他的状况确实不好,脸色发青,眼窝陷得很深。
“你们两个都休息,”我不耐烦地说。
“那只有把大学的门关了,”韦迪埃说。
他揶揄的口吻叫我恼火。我说:
“关了又怎么样呢?”
玛丽亚纳瞪我一眼,我补充一句:
“没有一件事值得我们牺牲健康。”
“啊!健康之所以可贵,就在于不惜使用。”韦迪埃说。
我恨恨地看他们。他们联合反对我;他们一起拒绝衡量自己的力量、计算自己的日子;每个人都为了自己、为了大家不愿这样做,他们在这一点上顽固不化,不分彼此;而我的关心对玛丽亚纳却没那么重要。尽管我全心全意爱她,但我不是她的同类,任何一个会死的人都比我更接近她。
“巴黎有什么新闻?”索菲用和解的口气说。
“有人向我证实说,将在法国各地开设实验物理课,”玛丽亚纳说。
普鲁沃斯特的脸开朗了。
“这是我们获得的最大成功,”他说。
“是的,这是一大进步,”玛丽亚纳说,“事情发展可能比我们敢想的要快!谁知道呢?”
她的眼睛发出光芒,我朝门口慢步走去。听她对今后的日子高谈阔论,我无法忍受;到了那时,她自己的影儿还不知在哪儿呢。可能就是在这一点上,使我与他们之间不可弥补地隔了一道鸿沟。他们在人生道路上都朝着一个未来走去,他们此生努力的目标都会在那里得到实现。未来对我却是一个奇怪、可憎的时代:那时,玛丽亚纳已经死了,就我来说,我们俩的生活像落进了世纪的深渊,毫无用处,再也找不回来。这个时代也不可避免地会落进深渊,毫无用处,再也找不回来。
室外空气干冷清冽,千万颗星星在空中闪耀——同样的星星。我望着这些不动的、受引力相互牵扯的星星。月亮朝着地球坠落,地球又朝着太阳坠落;太阳也坠落吗?朝哪一个不相识的星球呢?别是太阳的坠落补偿了地球的坠落,因而事实上我们的星球还是停留在宇宙中心?怎么知道呢?总有一天会知道的吧?星球相互牵扯的道理知道了吗?引力,这两个字一凑把一切都解释了;不会是其他东西吗?我们真的比卡莫纳的炼丹士高明?他们不认识的某些事物,我们加以阐明并把它们分门别类;但是,难道我们一步就能踏进事物的神秘中心?力的含义要比道德的含义更清楚?引力这个概念要比灵魂这个概念更明白?人们把摩擦琥珀或玻璃时出现的种种现象归之为电,要比把世界形成的根源归之为天主时懂得更多吗?
我低首俯视地面。客厅窗户在白雪覆盖的草坪深处发亮;在窗户后面,在炉子旁边,他们正在谈论;他们谈论着未来,在这个未来,他们自己也将化为一堆灰烬。在他们周围,是无边无际的天空,无穷无尽的岁月,但是他们终有一个尽头;就因为这样,生命对他们是那么轻松。在密封的方舟内,他们从黑夜飘流到黑夜,因而毫无畏惧,也因为他们在一起。我慢吞吞地朝房子走去;但是我,没有家室,没有未来,没有现在。虽有玛丽亚纳的爱情,我还是永远被排斥于门外。

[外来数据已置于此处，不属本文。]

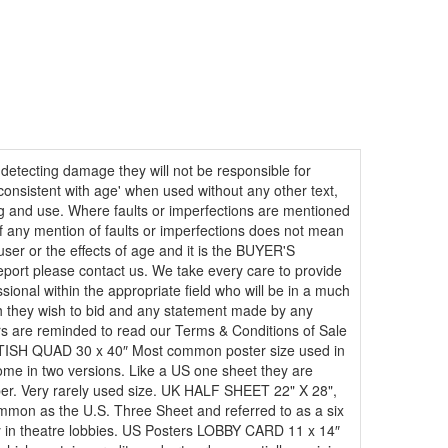
 detecting damage they will not be responsible for
consistent with age' when used without any other text,
ing and use. Where faults or imperfections are mentioned
e of any mention of faults or imperfections does not mean
user or the effects of age and it is the BUYER'S
report please contact us. We take every care to provide
ional within the appropriate field who will be in a much
hich they wish to bid and any statement made by any
dders are reminded to read our Terms & Conditions of Sale
BRITISH QUAD 30 x 40″ Most common poster size used in
ome in two versions. Like a US one sheet they are
er. Very rarely used size. UK HALF SHEET 22" X 28",
on as the U.S. Three Sheet and referred to as a six
ay in theatre lobbies. US Posters LOBBY CARD 11 x 14″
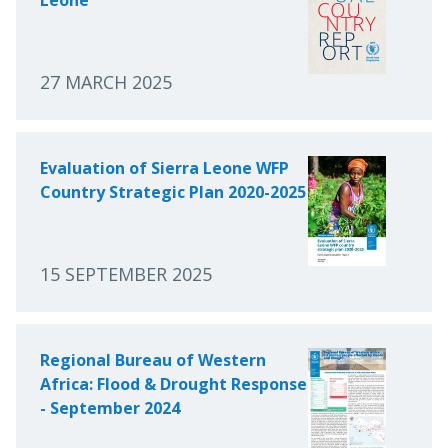
27 MARCH 2025
Evaluation of Sierra Leone WFP
Country Strategic Plan 2020-2025
15 SEPTEMBER 2025
Regional Bureau of Western
Africa: Flood & Drought Response
- September 2024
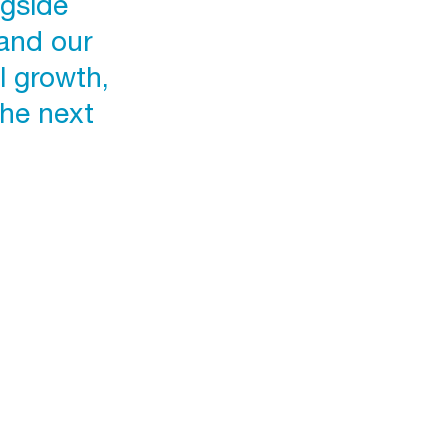
ngside
and our
l growth,
the next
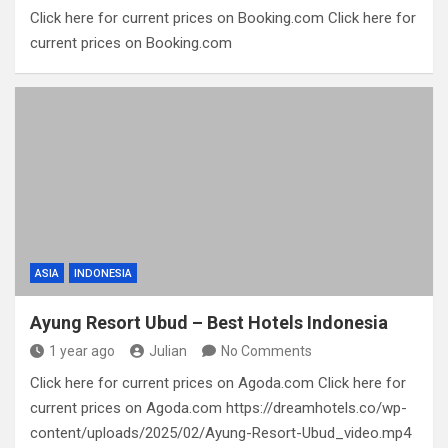
Click here for current prices on Booking.com Click here for
current prices on Booking.com
ASIA
INDONESIA
Ayung Resort Ubud – Best Hotels Indonesia
1 year ago
Julian
No Comments
Click here for current prices on Agoda.com Click here for
current prices on Agoda.com https://dreamhotels.co/wp-
content/uploads/2025/02/Ayung-Resort-Ubud_video.mp4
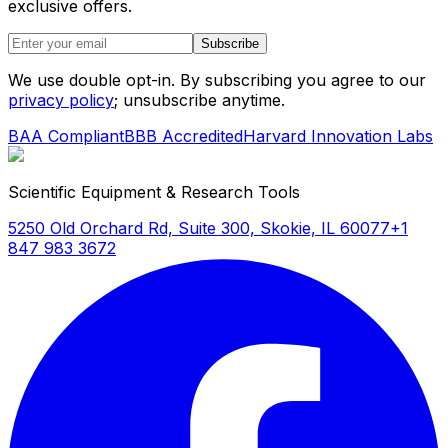
exclusive offers.
Subscribe
We use double opt-in. By subscribing you agree to our
privacy policy
; unsubscribe anytime.
BAA Compliant
BBB Accredited
Harvard Innovation Labs
Scientific Equipment & Research Tools
5250 Old Orchard Rd, Suite 300, Skokie, IL 60077
+1
847 983 3672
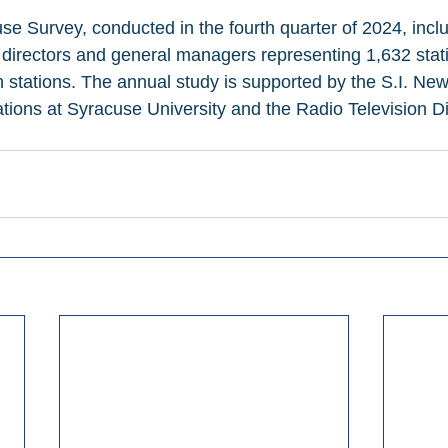
Survey, conducted in the fourth quarter of 2024, incl
directors and general managers representing 1,632 stati
on stations. The annual study is supported by the S.I. N
ions at Syracuse University and the Radio Television Di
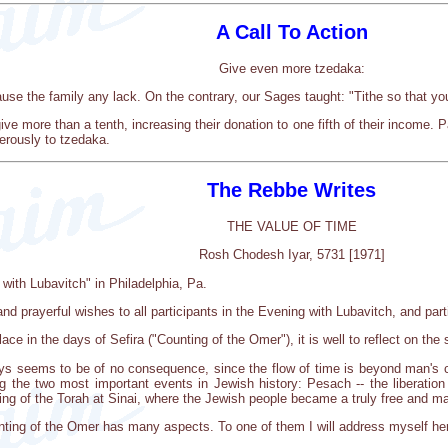
A Call To Action
Give even more tzedaka:
cause the family any lack. On the contrary, our Sages taught: "Tithe so that yo
ive more than a tenth, increasing their donation to one fifth of their income. 
nerously to tzedaka.
The Rebbe Writes
THE VALUE OF TIME
Rosh Chodesh Iyar, 5731 [1971]
 with Lubavitch" in Philadelphia, Pa.
nd prayerful wishes to all participants in the Evening with Lubavitch, and part
ce in the days of Sefira ("Counting of the Omer"), it is well to reflect on the 
ays seems to be of no consequence, since the flow of time is beyond man's cont
g the two most important events in Jewish history: Pesach -- the liberatio
ing of the Torah at Sinai, where the Jewish people became a truly free and ma
ounting of the Omer has many aspects. To one of them I will address myself he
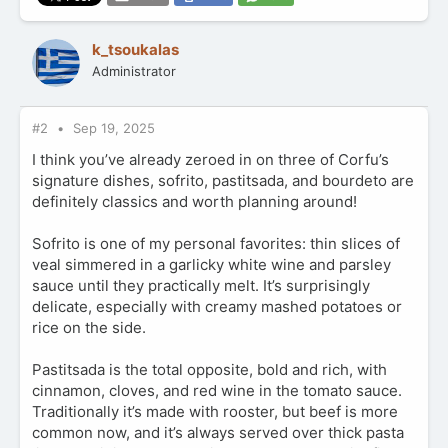
k_tsoukalas
Administrator
#2
Sep 19, 2025
I think you’ve already zeroed in on three of Corfu’s
signature dishes, sofrito, pastitsada, and bourdeto are
definitely classics and worth planning around!
Sofrito is one of my personal favorites: thin slices of
veal simmered in a garlicky white wine and parsley
sauce until they practically melt. It’s surprisingly
delicate, especially with creamy mashed potatoes or
rice on the side.
Pastitsada is the total opposite, bold and rich, with
cinnamon, cloves, and red wine in the tomato sauce.
Traditionally it’s made with rooster, but beef is more
common now, and it’s always served over thick pasta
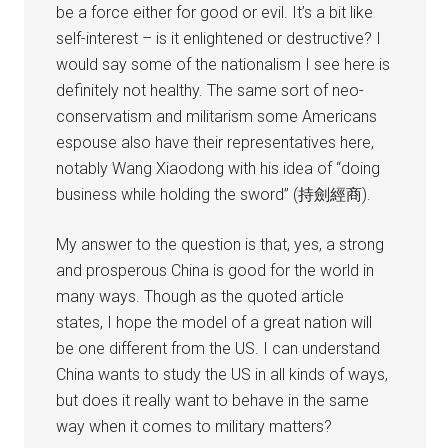
be a force either for good or evil. It’s a bit like
self-interest – is it enlightened or destructive? I
would say some of the nationalism I see here is
definitely not healthy. The same sort of neo-
conservatism and militarism some Americans
espouse also have their representatives here,
notably Wang Xiaodong with his idea of “doing
business while holding the sword” (持劍經商).
My answer to the question is that, yes, a strong
and prosperous China is good for the world in
many ways. Though as the quoted article
states, I hope the model of a great nation will
be one different from the US. I can understand
China wants to study the US in all kinds of ways,
but does it really want to behave in the same
way when it comes to military matters?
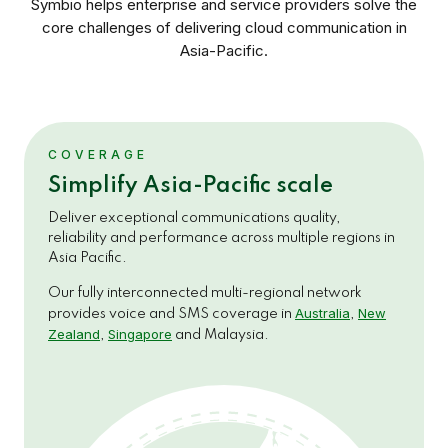
Symbio helps enterprise and service providers solve the
core challenges of delivering cloud communication in
Asia-Pacific.
COVERAGE
Simplify Asia-Pacific scale
Deliver exceptional communications quality,
reliability and performance across multiple regions in
Asia Pacific.
Our fully interconnected multi-regional network
Australia
New
provides voice and SMS coverage in
,
Zealand
Singapore
,
and Malaysia.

“蜗牛哟,把角伸出来,”昂里埃特一边唱,一边把小动物的吸盘肚子往树干上按;这些小动物她装了满满一小桶。雅克绕着椴树转,同时试图重复那句迭句。玛丽亚纳不安的目光盯着他:
“你不以为索菲说得有道理吗?我觉得他的左腿有点瘸。”
“找个医生看看。”
“那些医生看不出来……”
她忧心忡忡地观察这两条肥壮的小腿。两个孩子活泼健康,但是她就是不放心:他们够美吗?够强壮吗?够聪明、够幸福吗?我恨自己没法分担她的忧虑;我对这些孩子充满慈爱,因为是玛丽亚纳十月怀胎生下来的;但是,这不是我的孩子。我一度有过一个儿子,亲生的儿子,他在二十岁死了;如今,大地上找不到一根他的白骨……
“你愿给我买个蜗牛吗?”
我摸了一下昂里埃特的脸,她有我的宽阔的前额和鼻子,还带点儿明朗严厉的神气,她不像她妈妈。
“这个姑娘骨架长得好,”玛丽亚纳说。
她观察这张小脸,像要看透她的未来似的。
“你认为她会漂亮吗?”
“当然会漂亮的。”
毫无疑问,总有一天她会年轻漂亮;然后她会变老,变丑,牙齿脱落;再有一天,有人给我捎来她的死讯。
“你更喜欢哪一个?”玛丽亚纳说。
“我不知道。两个都喜欢。”
我向她笑笑,我们手握在了一起。天气晴朗。鸟在笼子里唱,黄蜂在紫藤花中嗡嗡叫;我把玛丽亚纳的手抓在自己手里,但是向她说的却是谎话。我爱她,但是我没有分享她的欢乐、劳苦和忧伤,她爱的东西我不爱。她是孤零零地在我身旁,可是她不知道。
“咦!”她说,“今天会有谁来?”
小径上响起了铃声,一辆车驶进了花园门,从车上走下一个人。这是一个上了年纪的人,身材矮胖,衣饰讲究,步履有点儿蹒跚;他朝我们走来,满脸笑容。这是邦帕尔。
“你来这里干什么?”我说话口气吃惊,却掩不住心里的怒火。
“我从俄罗斯回来一个星期了,”他说。
他笑了笑。
“给我介绍一下。”
“这是邦帕尔,以前你在德·蒙泰松夫人家见过一面的,”我对玛丽亚纳说。
“我记得,”她说。
她好奇地打量他,待邦帕尔坐下,她问:
“你从俄罗斯来,这个国家美吗?”
“冷,”他埋怨说。
他们开始谈论圣彼得堡。但是我没有在听。血从心房涌至咽喉,从咽喉涌至头部,我透不过气来;我有过这种阴沉迷乱的心情:这是害怕。
“你怎么啦?”玛丽亚纳说。
“太阳晒得我头痛,”我说。
她盯着我看,又奇怪又不安。
“你要休息会儿吗?”她说。
“不,马上会过去的。”
我站起身。
“来吧,”我对邦帕尔说,“我领你去看看花园。我们失陪一会儿,玛丽亚纳。”
她点点头。但是她困惑的目光跟着我们,因为我对她没有什么不能说的。
“您的妻子真动人,”邦帕尔说,“我很高兴更多地去了解她,跟她谈谈您。”
“你可留意,”我说,“我会报复的,你记得吗?”
“我觉得您若不适当地采取激烈行动,今天您也会遭受重大的损失,”他说。
“你要钱,多少?”我说。
“您真是非常幸福,不是吗?”邦帕尔说。
“你不用为我的幸福操心。你要多少?”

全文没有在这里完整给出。